The first thing you might notice is that they’re behaving out of character. They could be more needy, lethargic or withdrawn, or they might be uncharacteristically hyperactive.
If they’ve come into contact with something dangerous or irritating through their skin, they might be scratching the affected area, or their face or paws might become swollen.
You might notice your dog’s gone off their dinner, treats or drinking water, but in some cases they might drink excessively instead – this often happens with chocolate poisoning.
They might be drooling or panting much more than usual, or in situations you wouldn’t expect, or they could be frothing at the mouth.
Dogs often go into this position when they’ve got abdominal pain, as they’re trying to relieve it by stretching out their tummies.
Repeated vomiting or runny poo is always a sign something’s not right. If they’ve been poisoned, this may or may not contain blood.
All of these are serious signs of potential poisoning that need investigating straight away.
Don’t be tempted to turn to Google, friends or family for a diagnosis or home remedy. The one person you need to talk to is your vet (or local emergency vet if it’s out of hours), and you need to do that quickly. That’s why it’s really important to have the numbers you need saved in your phone ahead of time.
Always phone first instead of arriving unannounced. Your vet might tell you the problem can be treated at home, without putting your dog through any extra stress. But if you do need to come in, speaking to them first will mean they can get the right treatment ready while you’re driving in, and care for your dog faster once you arrive. For other tips on visiting the vet and how to keep your dog calm, take a look at our blog here.
If you think they’ve eaten any poisonous plants for dogs, try to take a photo of the plant so you can show it to your vet. Anything that gives them a head start on what your dog’s eaten will be a big help.
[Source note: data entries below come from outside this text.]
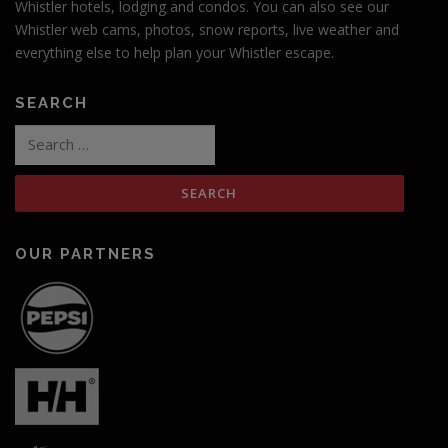
Whistler hotels, lodging and condos. You can also see our
Whistler web cams, photos, snow reports, live weather and
everything else to help plan your Whistler escape.
SEARCH
Search
for:
OUR PARTNERS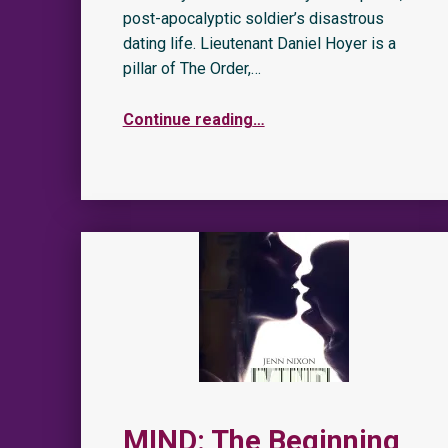
post-apocalyptic soldier’s disastrous
dating life. Lieutenant Daniel Hoyer is a
pillar of The Order,…
Continue reading
…
MIND: The Beginning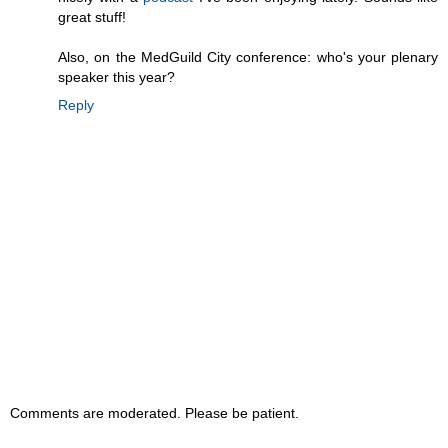
great stuff!
Also, on the MedGuild City conference: who's your plenary
speaker this year?
Reply
Comments are moderated. Please be patient.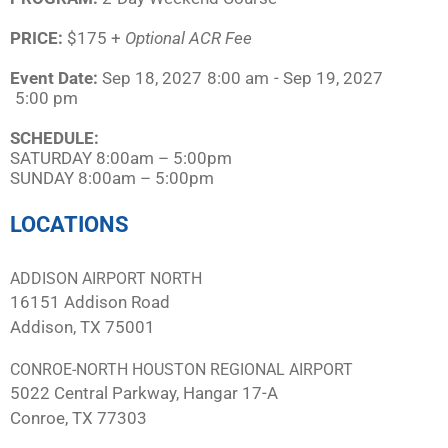
PRICE:
$175 +
Optional ACR Fee
Event Date:
Sep 18, 2027
8:00 am
- Sep 19, 2027
5:00 pm
SCHEDULE:​
SATURDAY 8:00am – 5:00pm
SUNDAY 8:00am – 5:00pm
LOCATIONS
ADDISON AIRPORT NORTH
16151 Addison Road
Addison, TX 75001
CONROE-NORTH HOUSTON REGIONAL AIRPORT
5022 Central Parkway, Hangar 17-A
Conroe, TX 77303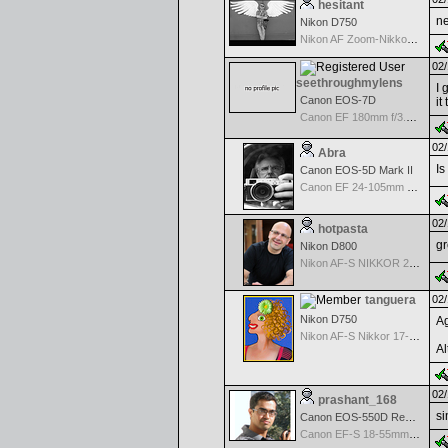
hesitant
ne
Nikon D750
Nikon AF Zoom-Nikkor 18-35mm f/3.5-4.5 ED-IF
02/
seethroughmylens
I 
Canon EOS-7D
it
Canon EF 180mm f/3.5 L Macro USM
02/
Abra
Is
Canon EOS-5D Mark II
Canon EF 24-105mm f/4.0 L IS
02/
hotpasta
gr
Nikon D800
Nikon AF-S NIKKOR 24-70mm f/2.8G ED
tanguera
02/
Nikon D750
Ag
Nikon AF-S Nikkor 17-35mm f/2.8D IF-ED
Al
02/
prashant_168
si
Canon EOS-550D Rebel T2i
Canon EF-S 18-55mm f/3.5-5.6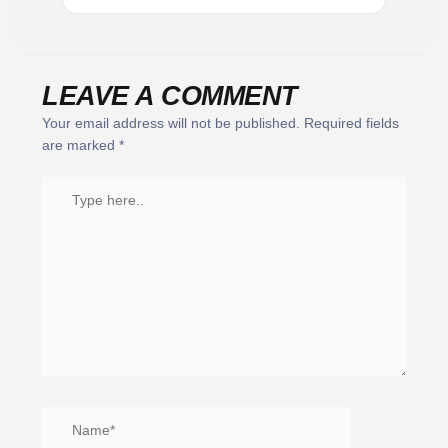
LEAVE A COMMENT
Your email address will not be published.
Required fields
are marked
*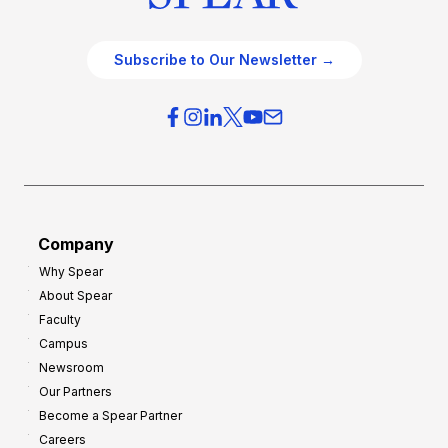
Subscribe to Our Newsletter →
Company
Why Spear
About Spear
Faculty
Campus
Newsroom
Our Partners
Become a Spear Partner
Careers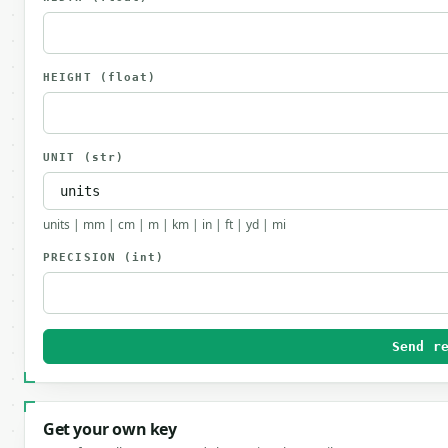
HEIGHT
(float)
UNIT
(str)
units | mm | cm | m | km | in | ft | yd | mi
PRECISION
(int)
Send r
Get your own key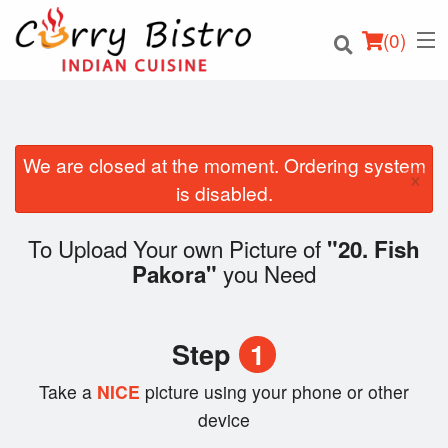
(
0
)
We are closed at the moment. Ordering system
×
Order Online
is disabled.
Location
To Upload Your own Picture of
"20. Fish
you Need
Pakora"
Login
Registration
Step
1
Cart (0)
Take a
NICE
picture using your phone or other
device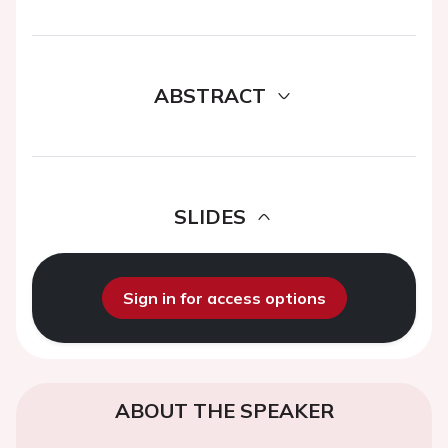
ABSTRACT
SLIDES
Sign in for access options
ABOUT THE SPEAKER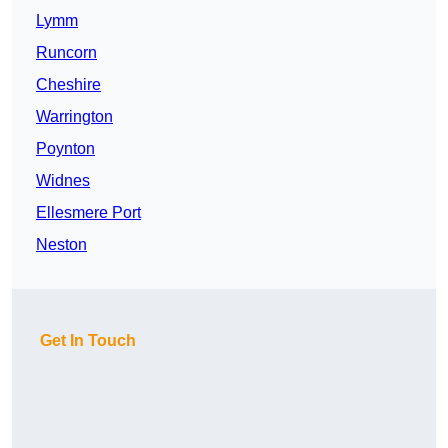
Lymm
Runcorn
Cheshire
Warrington
Poynton
Widnes
Ellesmere Port
Neston
Get In Touch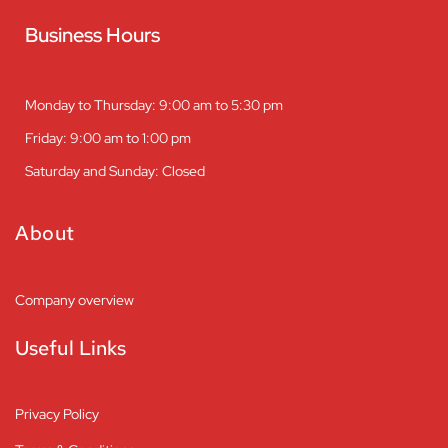
Business Hours
Monday to Thursday: 9:00 am to 5:30 pm
Friday: 9:00 am to 1:00 pm
Saturday and Sunday: Closed
About
Company overview
Useful Links
Privacy Policy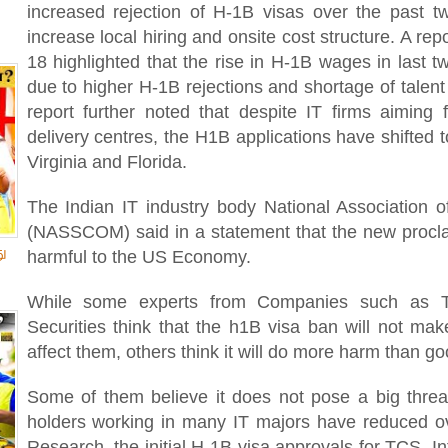
increased rejection of H-1B visas over the past tw
increase local hiring and onsite cost structure. A r
18 highlighted that the rise in H-1B wages in last
due to higher H-1B rejections and shortage of talen
report further noted that despite IT firms aiming f
delivery centres, the H1B applications have shifted t
Virginia and Florida.
The Indian IT industry body National Association
(NASSCOM) said in a statement that the new proclam
ு
harmful to the US Economy.
While some experts from Companies such as Ta
Securities think that the h1B visa ban will not mak
affect them, others think it will do more harm than g
Some of them believe it does not pose a big thre
holders working in many IT majors have reduced o
Research, the initial H-1B visa approvals for TCS, 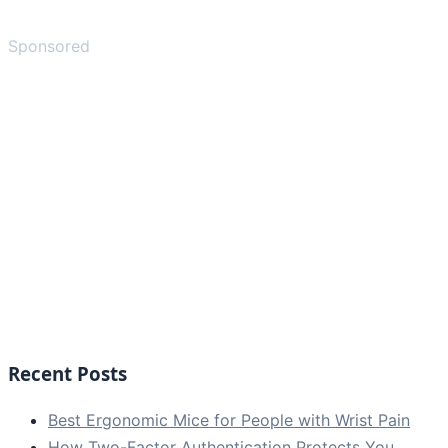
Sponsored
Recent Posts
Best Ergonomic Mice for People with Wrist Pain
How Two-Factor Authentication Protects You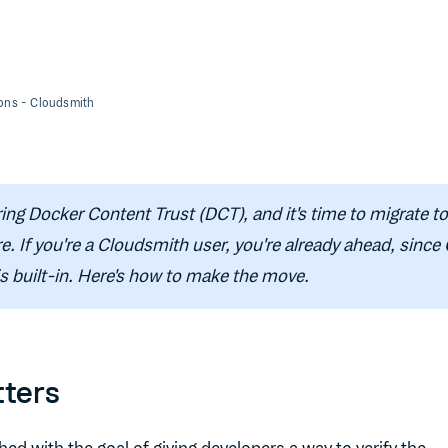
ions
- Cloudsmith
ring Docker Content Trust (DCT), and it's time to migrate t
re. If you're a Cloudsmith user, you're already ahead, since
s built-in. Here's how to make the move.
ters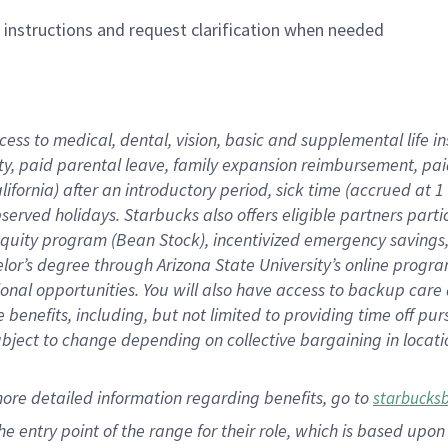
n instructions and request clarification when needed
cess to medical, dental, vision,
basic
and supplemental
life 
ty,
paid parental leave,
f
amily
e
xpansion
r
eimbursement,
pai
lifornia)
after an introductory period
,
sick time (
accrued at
1
bserved
holidays
.
Starbucks also offers
eligible partners
parti
 equity program
(
Bean Stock
)
,
incentivized
emergency savings
helor’s degree through Arizona
State University’s online progr
ional
opportunities
.
You will also have access to backup care
benefits, including, but not limited to providing time off
pur
 subject to change depending on collective bargaining in loca
more
detailed
information
regarding
benefits, go to
starbucks
 the entry point of the range for their role, which is based u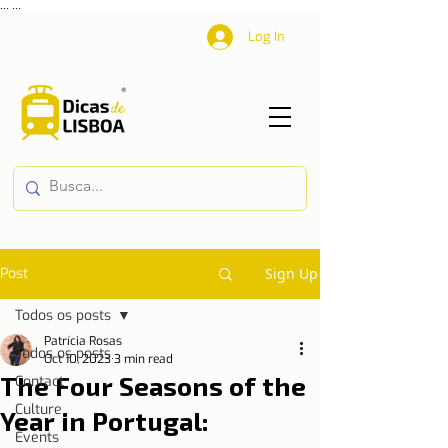
...
...
Log In
Post
Sign Up
Todos os posts
Patrícia Rosas
Todos os posts
Oct 10, 2023
3 min read
The Four Seasons of the
Contact
Culture
Year in Portugal:
Events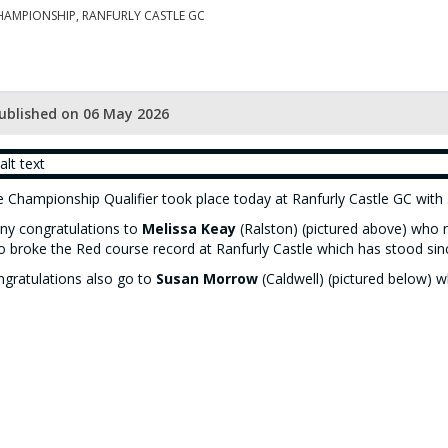
HAMPIONSHIP, RANFURLY CASTLE GC
ublished on 06 May 2026
 Championship Qualifier took place today at Ranfurly Castle GC with 5
y congratulations to
Melissa Keay
(Ralston) (pictured above) who n
o broke the Red course record at Ranfurly Castle which has stood sin
gratulations also go to
Susan Morrow
(Caldwell) (pictured below) w
ner of the Peggy Clark Trophy.
 gross and nett results can be found
here
.
e Championship Knockout competition results can be found
here
and 
dicap Knockout competition results can be found
here
.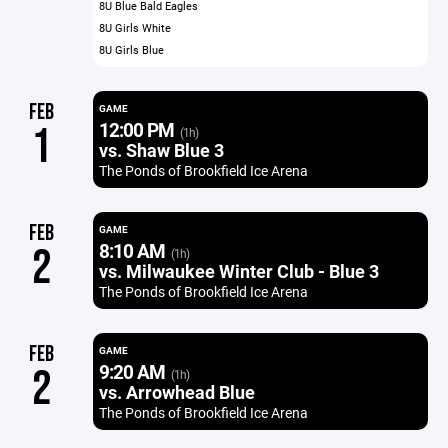
8U Blue Bald Eagles
8U Girls White
8U Girls Blue
FEB
GAME
12:00 PM
1
(1h)
vs. Shaw Blue 3
The Ponds of Brookfield Ice Arena
FEB
GAME
8:10 AM
2
(1h)
vs. Milwaukee Winter Club - Blue 3
The Ponds of Brookfield Ice Arena
FEB
GAME
9:20 AM
2
(1h)
vs. Arrowhead Blue
The Ponds of Brookfield Ice Arena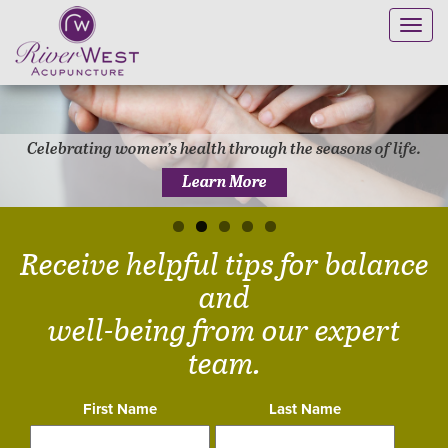
Toggl
navig
Safe and effective treatment for pain and injuries.
Learn More
Receive helpful tips for balance
and
well-being from our expert
team.
First Name
Last Name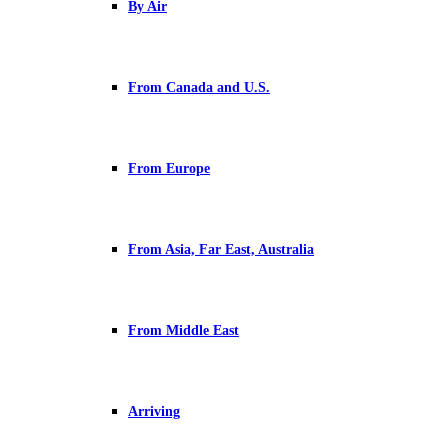
By Air
From Canada and U.S.
From Europe
From Asia, Far East, Australia
From Middle East
Arriving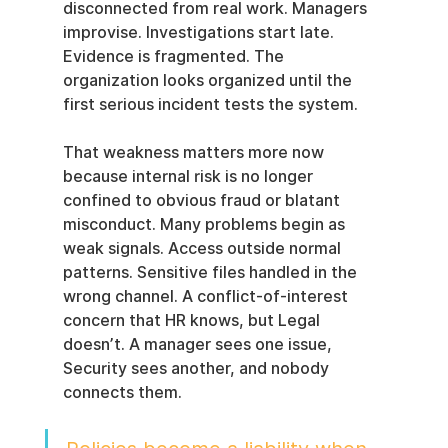
disconnected from real work. Managers 
improvise. Investigations start late. 
Evidence is fragmented. The 
organization looks organized until the 
first serious incident tests the system.
That weakness matters more now 
because internal risk is no longer 
confined to obvious fraud or blatant 
misconduct. Many problems begin as 
weak signals. Access outside normal 
patterns. Sensitive files handled in the 
wrong channel. A conflict-of-interest 
concern that HR knows, but Legal 
doesn’t. A manager sees one issue, 
Security sees another, and nobody 
connects them.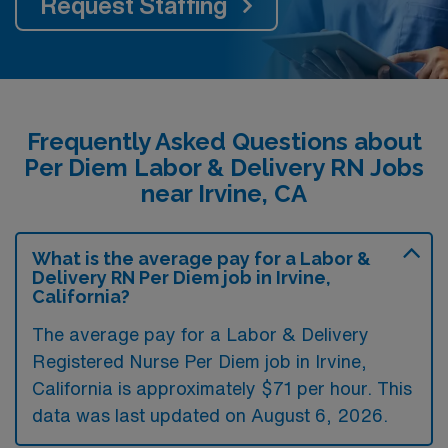
Request Staffing
Frequently Asked Questions about
Per Diem Labor & Delivery RN Jobs
near Irvine, CA
What is the average pay for a Labor &
Delivery RN Per Diem job in Irvine,
California?
The average pay for a Labor & Delivery
Registered Nurse Per Diem job in Irvine,
California is approximately $71 per hour. This
data was last updated on August 6, 2026.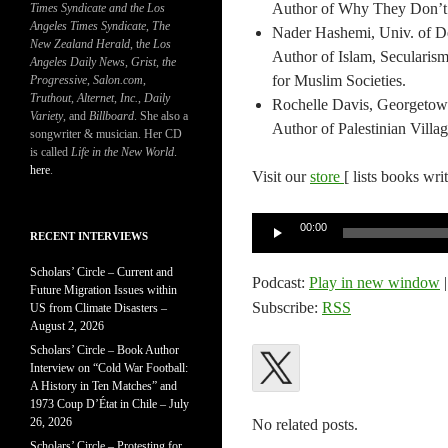
Author of Why They Don’t Ha
Times Syndicate and the Los
Angeles Times Syndicate
,
The
Nader Hashemi, Univ. of Den
New Zealand Herald
, t
he Los
Author of Islam, Seculari
Angeles Daily News
,
Grist, the
for Muslim Societies.
Progressive
,
Salon.com
,
Truthout
,
Alternet
,
Inc.
,
Daily
Rochelle Davis, Georgetown
Variety
, and
Billboard
. She also a
Author of Palestinian Villa
songwriter & musician. Her CD
is called
Life in the New World
.
here
.
Visit our
store
[ lists books wri
Audio
00:00
RECENT INTERVIEWS
Player
Scholars’ Circle – Current and
Podcast:
Play in new window
Future Migration Issues within
Subscribe:
RSS
US from Climate Disasters –
August 2, 2026
Scholars’ Circle – Book Author
Interview on “Cold War Football:
A History in Ten Matches” and
1973 Coup D’État in Chile – July
26, 2026
No related posts.
Scholars’ Circle – Protesting for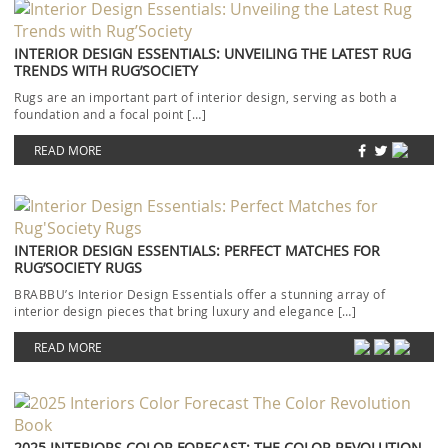
INTERIOR DESIGN ESSENTIALS: UNVEILING THE LATEST RUG
TRENDS WITH RUG’SOCIETY
Rugs are an important part of interior design, serving as both a
foundation and a focal point […]
READ MORE
INTERIOR DESIGN ESSENTIALS: PERFECT MATCHES FOR
RUG’SOCIETY RUGS
BRABBU’s Interior Design Essentials offer a stunning array of
interior design pieces that bring luxury and elegance […]
READ MORE
2025 INTERIORS COLOR FORECAST: THE COLOR REVOLUTION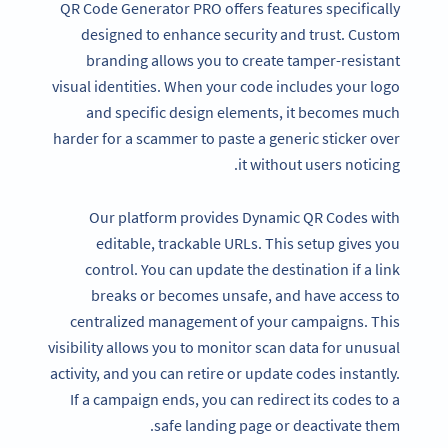
QR Code Generator PRO offers features specifically
designed to enhance security and trust. Custom
branding allows you to create tamper-resistant
visual identities. When your code includes your logo
and specific design elements, it becomes much
harder for a scammer to paste a generic sticker over
it without users noticing.
Our platform provides Dynamic QR Codes with
editable, trackable URLs. This setup gives you
control. You can update the destination if a link
breaks or becomes unsafe, and have access to
centralized management of your campaigns. This
visibility allows you to monitor scan data for unusual
activity, and you can retire or update codes instantly.
If a campaign ends, you can redirect its codes to a
safe landing page or deactivate them.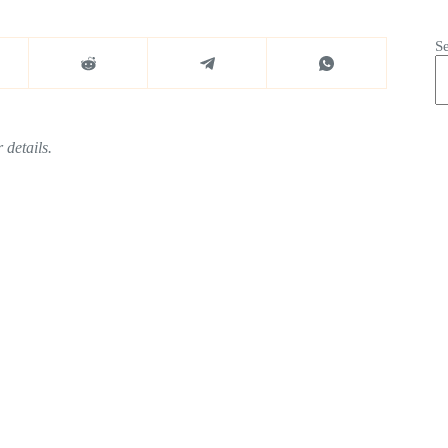
S
 details.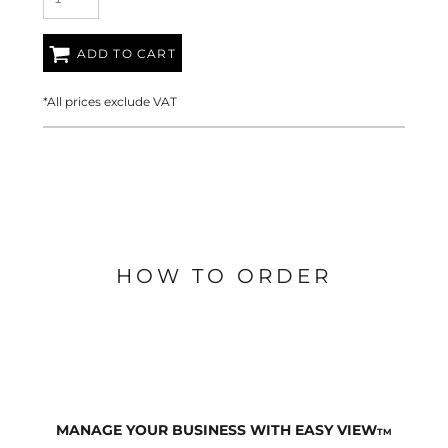
ADD TO CART
*
All prices exclude VAT
HOW TO ORDER
MANAGE YOUR BUSINESS WITH EASY VIEW
TM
Yes, lilies are poisonous to dogs. Different types of lilly will have different effects, from an upset stomach to severe poisoning.
Poisonous houseplants for dogs include the monstera (cheese plant), dracaena, snake plant and aloe, while poisonous garden plants for dogs include daffodils, tulips, crocuses, hyacinths, azaleas, cyclamen, rhododendron, mushrooms, toadstools, foxgloves, poppies, acorns and conkers. However, this isn’t an exhaustive list, so whenever you buy a new plant, it’s always a good idea to check.
All sorts of household items can be dangerous for dogs, including the foods mentioned above, alcoholic drinks, food waste, general waste, dirty washing, toys, cosmetics and toiletries, medication, batteries and small electronics, cleaning materials and any dead animals a cat might bring in.
Call your vet (or emergency out-of-hours vet) immediately. Tell them your dog’s symptoms and what they’ve eaten or been exposed to, if you know. They’ll be able to give you advice and tell you whether you need to bring your dog into the clinic.
Dogs are notorious eaters, chewers and lickers, exploring the world with their mouths, every single day. It’s a normal, natural thing to do and it’s perfectly ok, but as a pet parent you do need to be aware of the potential dangers out there. From poisonous plants for dogs to all kinds of household hazards, take a little time to understand the risks, get to know what’s toxic to your four-legged friend, and help them steer clear.
If you do suspect your dog’s been poisoned, it’s important to act quickly. Check their symptoms and talk to your vet straight away so they can help your dog (and you) feel better sooner.